Climate And Ocean Circulation Changes Toward A Modern Snowball Earth

editorAstrobiology6 hours ago4 Views

Climate And Ocean Circulation Changes Toward A Modern Snowball Earth

(a) Annual mean sea ice concentration and sea ice thickness at the end of the simulations. Red lines in TSI100 indicate the presentday winter sea ice edge (Hirahara et al., 2014), and the contour in TSI094 indicates the simulated annual mean sea ice thickness (unit: m).
The red shades on the land grid indicate that the monthly minimum snow depth exceeds 1 cm. (b) Annual mean surface shortwave albedo. — physics.geo-ph

It has been hypothesized that the Earth may have experienced snowball events in the past, during which its surface became completely covered with ice. Previous studies used general circulation models to investigate the onset and climate of such snowball events.

Using the MIROC4m coupled atmosphere–ocean climate model, this study examined the changes in the oceanic circulation during the onset of a modern snowball Earth and elucidated their evolution to steady states under the snowball climate.

Abruptly changing the solar constant to 94% of its present-day value caused the modern Earth climate to turn into a snowball state after ~1300 years and initiated rapid increase in sea ice thickness. During onset of the snowball, extensive sea ice formation and melting of sea ice in the mid-latitudes caused substantial freshening of surface waters and salinity stratification.

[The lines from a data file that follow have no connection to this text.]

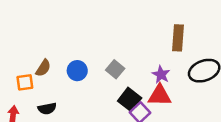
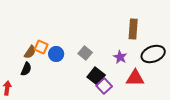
orange square: (25, 82) -> (41, 47), moved, turned 32
red triangle: (160, 95) -> (135, 78), moved
black semicircle: (47, 109) -> (26, 69), moved, turned -56

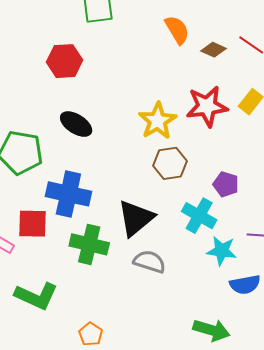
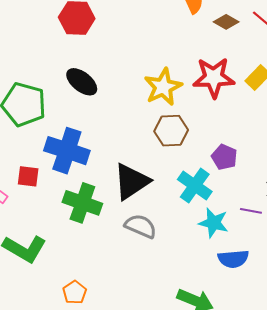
red square: (32, 224) -> (28, 176), size x0.7

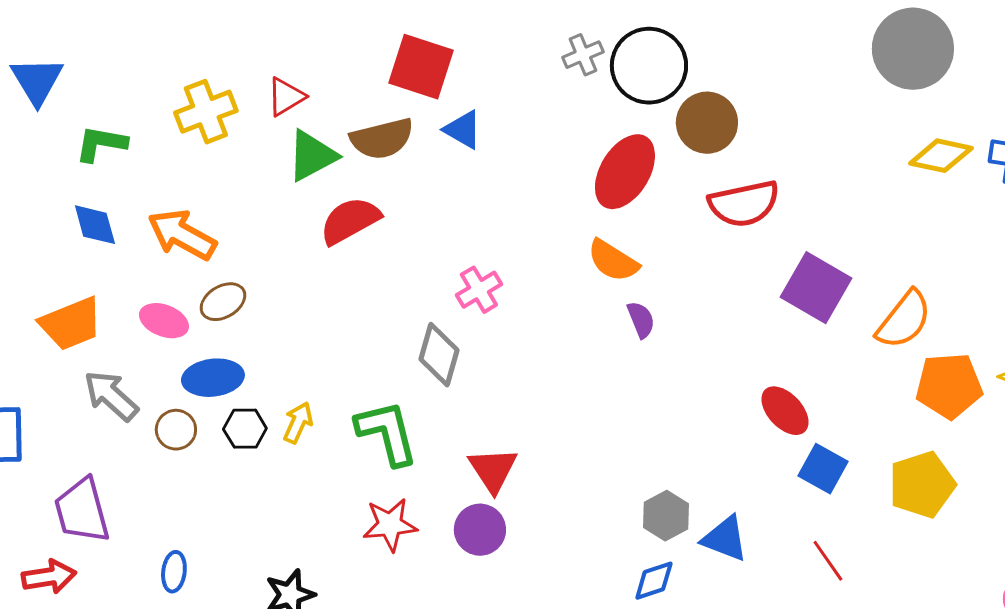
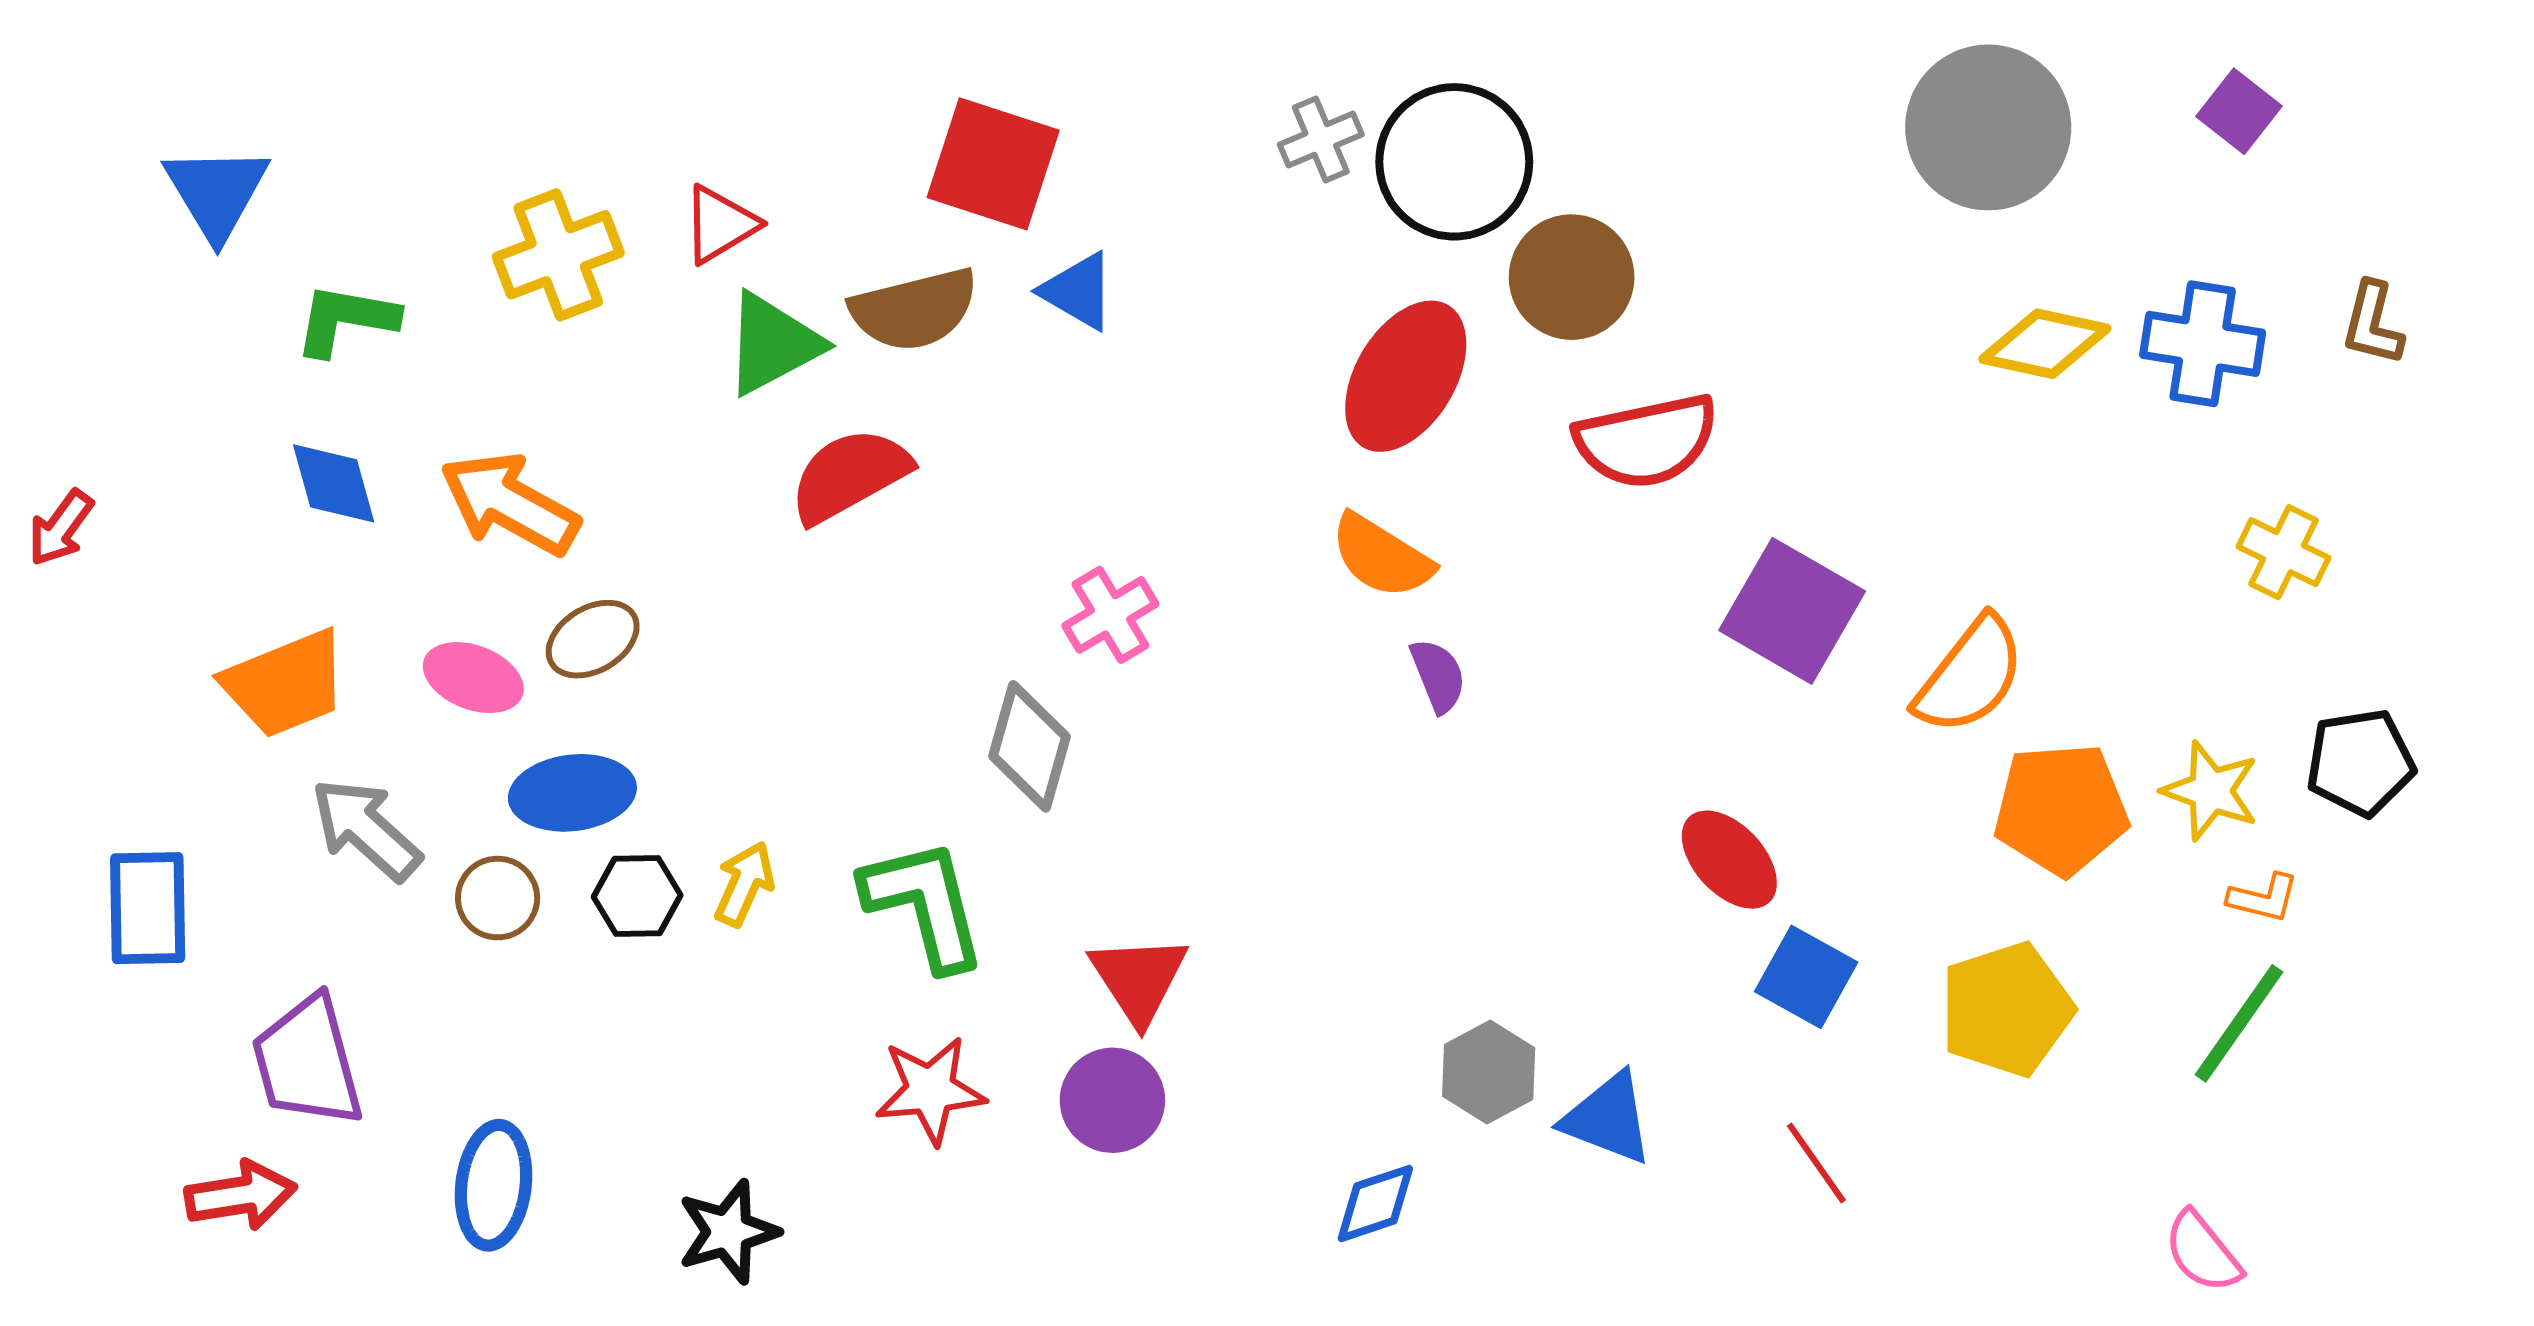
blue ellipse: (174, 572) -> (494, 1185), size x1.5
blue diamond: (654, 581) -> (1375, 1203), moved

By contrast, such salinity stratification was absent if the duration between the change in the solar flux and the snowball onset was short. After snowball onset, the global sea ice cover and the buildup of salinity stratification caused drastic weakening in the deep ocean circulation.

However, the meridional overturning circulation resumed within several hundred years after the snowball onset because the density flux by sea ice production weakens the salinity stratification. While the evolution of the oceanic circulation would depend on the continental distribution and the evolution of continental ice sheets, our results highlight the gradual growth of sea ice and associated brine rejection are essential factors for the transient evolution of the oceanic circulation in the snowball events.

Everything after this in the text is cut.